## [Task brief]
Only one stretch of the listing below is wanted. Give it again exactly, from the line with "qui a perdu sa liberté en" through the line with "Malgré quelques longueurs, on sent que".

## [Data in this exercise]
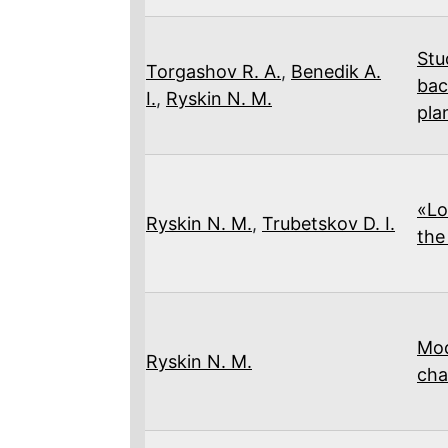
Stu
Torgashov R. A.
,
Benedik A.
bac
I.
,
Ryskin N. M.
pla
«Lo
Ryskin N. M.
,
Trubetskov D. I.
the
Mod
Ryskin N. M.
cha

==

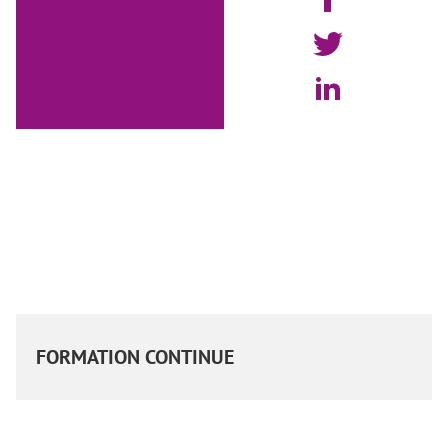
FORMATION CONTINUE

--

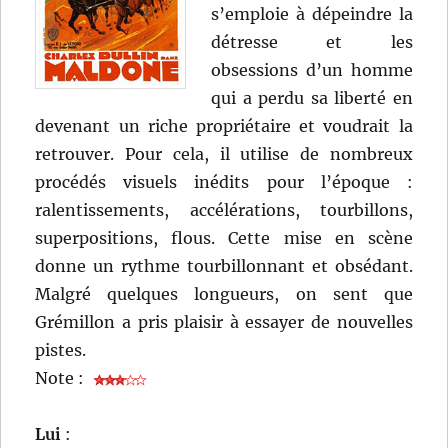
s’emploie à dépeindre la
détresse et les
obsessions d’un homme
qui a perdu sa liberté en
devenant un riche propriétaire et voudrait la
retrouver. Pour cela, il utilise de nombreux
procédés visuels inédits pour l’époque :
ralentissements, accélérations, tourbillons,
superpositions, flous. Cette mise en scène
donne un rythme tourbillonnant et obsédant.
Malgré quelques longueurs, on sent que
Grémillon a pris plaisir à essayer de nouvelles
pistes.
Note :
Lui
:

## [Answer for this exercise]
qui a perdu sa liberté en
devenant un riche propriétaire et voudrait la
retrouver. Pour cela, il utilise de nombreux
procédés visuels inédits pour l’époque :
ralentissements, accélérations, tourbillons,
superpositions, flous. Cette mise en scène
donne un rythme tourbillonnant et obsédant.
Malgré quelques longueurs, on sent que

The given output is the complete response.